Vincent n’en revenait pas. Si ce psy de comptoir ne manquait pas de candidats, qu’il l’oublie. Il avait trouvé l’intervention de Pierre à la fois intrusive et déplacée. S’étant déjà donné en spectacle tout à l’heure, il refréna l’envie de l’envoyer balader. Le retour d’Antoine créa une diversion dont Vincent profita pour se lever, lancer un « bon après-midi ! » et se diriger vers le comptoir.
– Désolé, c’était un de mes gros clients qui s’inquiétait de ne pas avoir reçu sa livraison. Je t’ai vu discuter avec notre voisin de table, tu le connais ?
– Non, mais cela ne devrait pas tarder, s’amusa Pierre.
– Tu ne lui as pas fait le coup du « ça ne me regarde pas », quand même ?
– Si, avoua Pierre, tel un gosse pris la main dans un sac de bonbons.
– Papa ! Quand est-ce que tu vas arrêter de te mêler de la vie des autres ?
– J’arrêterai lorsque je me rendrai compte que mon intervention est à côté de la plaque et qu’effectivement, je n’aurais pas dû m’en mêler, comme tu dis. À ce jour, aucune réclamation en cours, bien au contraire. J’aime ça, ça m’occupe, ça fait du bien à mes « patients ». Donne-moi une seule bonne raison d’arrêter.
– T’occuper de tes affaires ! rétorqua Antoine, tout en sachant que son père avait été d’une aide précieuse pour un certain nombre de clients du café.
Pour autant, il n’appréciait pas sa méthode d’approche. Il doutait que cette conversation change quoi que ce soit, son père n’en ayant toujours fait qu’à sa tête, et encore plus depuis qu’il était veuf.
Une jeune femme s’approcha alors de leur table, embrassa Pierre et, rayonnante de bonheur, lui annonça qu’elle allait se marier.

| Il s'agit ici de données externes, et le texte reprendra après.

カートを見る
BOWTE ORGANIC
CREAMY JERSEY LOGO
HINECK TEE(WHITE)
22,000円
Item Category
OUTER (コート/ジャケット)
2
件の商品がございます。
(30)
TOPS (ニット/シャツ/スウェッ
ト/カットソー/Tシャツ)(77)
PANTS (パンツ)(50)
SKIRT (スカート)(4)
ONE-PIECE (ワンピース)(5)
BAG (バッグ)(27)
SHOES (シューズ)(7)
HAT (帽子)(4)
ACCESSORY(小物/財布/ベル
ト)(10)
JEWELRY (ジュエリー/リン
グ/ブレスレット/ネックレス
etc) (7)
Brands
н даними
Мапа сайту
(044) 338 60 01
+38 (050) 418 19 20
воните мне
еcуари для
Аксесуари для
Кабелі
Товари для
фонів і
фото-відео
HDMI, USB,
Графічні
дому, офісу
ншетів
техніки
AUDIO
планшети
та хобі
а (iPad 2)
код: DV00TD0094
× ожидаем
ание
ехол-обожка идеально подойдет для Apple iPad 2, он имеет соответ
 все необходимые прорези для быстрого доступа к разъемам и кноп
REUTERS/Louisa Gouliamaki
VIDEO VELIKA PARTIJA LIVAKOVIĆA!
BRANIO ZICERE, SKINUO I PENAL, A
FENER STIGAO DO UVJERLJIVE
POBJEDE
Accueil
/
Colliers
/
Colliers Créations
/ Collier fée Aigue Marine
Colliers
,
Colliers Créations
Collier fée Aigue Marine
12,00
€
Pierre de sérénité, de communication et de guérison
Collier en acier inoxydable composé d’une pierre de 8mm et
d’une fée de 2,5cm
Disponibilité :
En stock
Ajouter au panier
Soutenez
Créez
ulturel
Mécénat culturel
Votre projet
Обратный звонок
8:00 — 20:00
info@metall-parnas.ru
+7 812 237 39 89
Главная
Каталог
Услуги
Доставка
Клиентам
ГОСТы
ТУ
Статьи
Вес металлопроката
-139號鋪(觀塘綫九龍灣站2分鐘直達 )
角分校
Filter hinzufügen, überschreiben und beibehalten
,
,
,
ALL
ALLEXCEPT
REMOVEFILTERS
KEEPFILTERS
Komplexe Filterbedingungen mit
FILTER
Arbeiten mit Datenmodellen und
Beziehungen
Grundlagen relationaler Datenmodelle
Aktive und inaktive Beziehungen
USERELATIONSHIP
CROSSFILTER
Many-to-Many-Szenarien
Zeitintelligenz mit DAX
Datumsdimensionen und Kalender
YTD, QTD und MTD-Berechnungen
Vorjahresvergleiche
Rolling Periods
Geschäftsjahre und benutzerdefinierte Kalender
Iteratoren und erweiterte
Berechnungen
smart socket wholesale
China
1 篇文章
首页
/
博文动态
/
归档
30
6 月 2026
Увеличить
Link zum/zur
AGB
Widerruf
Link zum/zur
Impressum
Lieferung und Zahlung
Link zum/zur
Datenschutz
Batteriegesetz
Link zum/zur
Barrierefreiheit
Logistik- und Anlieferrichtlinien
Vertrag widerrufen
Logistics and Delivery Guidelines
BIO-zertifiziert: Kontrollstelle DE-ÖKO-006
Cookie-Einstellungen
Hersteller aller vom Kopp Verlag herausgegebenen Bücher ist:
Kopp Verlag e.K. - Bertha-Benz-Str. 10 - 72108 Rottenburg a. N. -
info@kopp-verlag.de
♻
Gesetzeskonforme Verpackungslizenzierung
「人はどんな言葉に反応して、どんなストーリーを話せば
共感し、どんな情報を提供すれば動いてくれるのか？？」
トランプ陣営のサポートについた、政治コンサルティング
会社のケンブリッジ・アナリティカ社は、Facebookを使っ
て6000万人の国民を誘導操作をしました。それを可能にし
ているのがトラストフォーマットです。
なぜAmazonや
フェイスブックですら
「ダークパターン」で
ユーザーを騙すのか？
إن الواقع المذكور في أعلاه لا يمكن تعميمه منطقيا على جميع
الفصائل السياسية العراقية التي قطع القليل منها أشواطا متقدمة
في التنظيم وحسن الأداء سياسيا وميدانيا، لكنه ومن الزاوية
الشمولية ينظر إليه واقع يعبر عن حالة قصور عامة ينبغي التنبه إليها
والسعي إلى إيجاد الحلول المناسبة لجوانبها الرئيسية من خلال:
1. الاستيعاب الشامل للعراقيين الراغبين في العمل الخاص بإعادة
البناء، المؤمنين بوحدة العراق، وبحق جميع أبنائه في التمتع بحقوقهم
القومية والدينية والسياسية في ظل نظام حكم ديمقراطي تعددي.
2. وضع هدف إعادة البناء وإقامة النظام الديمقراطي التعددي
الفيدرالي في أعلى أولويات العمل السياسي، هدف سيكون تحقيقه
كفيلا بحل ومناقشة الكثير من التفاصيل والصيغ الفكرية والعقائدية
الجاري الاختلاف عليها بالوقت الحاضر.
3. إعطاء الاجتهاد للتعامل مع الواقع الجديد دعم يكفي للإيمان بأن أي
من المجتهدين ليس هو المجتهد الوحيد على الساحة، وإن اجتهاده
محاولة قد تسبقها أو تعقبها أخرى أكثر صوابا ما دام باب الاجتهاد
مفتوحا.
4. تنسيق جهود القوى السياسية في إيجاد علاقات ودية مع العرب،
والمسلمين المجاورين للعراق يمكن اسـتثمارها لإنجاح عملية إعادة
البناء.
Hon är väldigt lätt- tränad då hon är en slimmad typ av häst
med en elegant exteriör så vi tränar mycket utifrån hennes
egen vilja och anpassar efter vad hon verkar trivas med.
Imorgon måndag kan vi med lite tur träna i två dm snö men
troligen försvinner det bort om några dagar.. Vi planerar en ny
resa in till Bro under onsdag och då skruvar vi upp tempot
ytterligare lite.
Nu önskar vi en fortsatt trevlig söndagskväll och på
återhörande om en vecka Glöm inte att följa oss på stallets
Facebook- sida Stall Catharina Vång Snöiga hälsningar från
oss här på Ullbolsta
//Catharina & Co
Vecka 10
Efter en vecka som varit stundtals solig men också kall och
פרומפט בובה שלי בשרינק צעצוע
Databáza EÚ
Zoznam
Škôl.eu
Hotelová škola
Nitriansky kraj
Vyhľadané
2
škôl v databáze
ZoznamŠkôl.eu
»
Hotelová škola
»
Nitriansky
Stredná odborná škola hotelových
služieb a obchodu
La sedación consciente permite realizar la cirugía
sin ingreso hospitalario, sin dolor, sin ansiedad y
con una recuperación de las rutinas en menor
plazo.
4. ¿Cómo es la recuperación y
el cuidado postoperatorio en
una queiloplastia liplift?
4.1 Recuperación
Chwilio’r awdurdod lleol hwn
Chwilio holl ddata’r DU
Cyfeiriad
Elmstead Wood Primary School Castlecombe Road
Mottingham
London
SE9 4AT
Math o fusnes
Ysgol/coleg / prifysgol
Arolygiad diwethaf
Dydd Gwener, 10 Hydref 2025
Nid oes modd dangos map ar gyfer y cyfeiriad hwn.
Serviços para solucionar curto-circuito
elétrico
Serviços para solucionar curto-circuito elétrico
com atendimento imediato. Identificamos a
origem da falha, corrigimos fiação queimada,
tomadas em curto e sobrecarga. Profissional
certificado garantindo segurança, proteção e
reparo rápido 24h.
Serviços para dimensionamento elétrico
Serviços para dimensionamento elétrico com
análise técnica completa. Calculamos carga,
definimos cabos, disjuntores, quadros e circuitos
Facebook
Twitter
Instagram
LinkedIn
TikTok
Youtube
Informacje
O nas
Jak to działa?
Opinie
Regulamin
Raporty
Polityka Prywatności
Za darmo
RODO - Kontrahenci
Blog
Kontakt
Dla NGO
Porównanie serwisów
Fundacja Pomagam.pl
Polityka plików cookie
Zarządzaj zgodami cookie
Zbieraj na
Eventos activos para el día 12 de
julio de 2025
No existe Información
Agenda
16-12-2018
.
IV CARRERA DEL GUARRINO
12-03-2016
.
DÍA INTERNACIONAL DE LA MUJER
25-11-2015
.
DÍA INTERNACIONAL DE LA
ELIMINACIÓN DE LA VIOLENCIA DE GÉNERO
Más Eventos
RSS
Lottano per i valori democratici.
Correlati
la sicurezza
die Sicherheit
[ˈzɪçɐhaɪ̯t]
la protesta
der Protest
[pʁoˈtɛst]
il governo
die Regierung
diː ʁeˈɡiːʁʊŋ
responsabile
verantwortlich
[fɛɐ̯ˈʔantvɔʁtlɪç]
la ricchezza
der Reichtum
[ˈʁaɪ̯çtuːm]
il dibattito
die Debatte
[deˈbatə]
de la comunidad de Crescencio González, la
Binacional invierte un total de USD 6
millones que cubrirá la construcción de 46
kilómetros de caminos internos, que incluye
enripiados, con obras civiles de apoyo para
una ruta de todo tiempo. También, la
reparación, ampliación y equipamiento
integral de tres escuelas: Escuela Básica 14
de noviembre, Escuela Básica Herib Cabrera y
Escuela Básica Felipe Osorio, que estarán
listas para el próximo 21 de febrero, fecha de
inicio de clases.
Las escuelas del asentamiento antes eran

Elle lui communiqua la date, insistant pour qu’il soit présent puisqu’elle estimait que c’était grâce à lui. Pierre, en toute modestie, tenta de minimiser son rôle, la félicita en adressant un clin d’œil à Antoine et savoura l’arrivée, à point nommé, de ce bel exemple illustrant ses propos.
– C’est bon, je m’incline, admit son fils, après le départ de la jeune femme.
Même si les agissements de son père l’agaçaient, il était heureux de le voir épanoui dans son nouvel équilibre de vie. Il avait fait sa place au « Café Saint-Honoré », recréé un nouveau cercle d’amis, organisé un emploi du temps bien rempli, certainement pour ne pas laisser trop d’espace à la solitude. Depuis le décès de sa mère, il avait le sentiment de redécouvrir son père. Mais voir celui qui avait été si peu présent pour sa famille se mettre au service du bonheur de ceux qui l’entourent lui laissait un goût amer. Pour autant, les déjeuners du vendredi leur avaient permis de s’apprivoiser et de tisser de nouveaux liens qu’Antoine se surprenait à apprécier.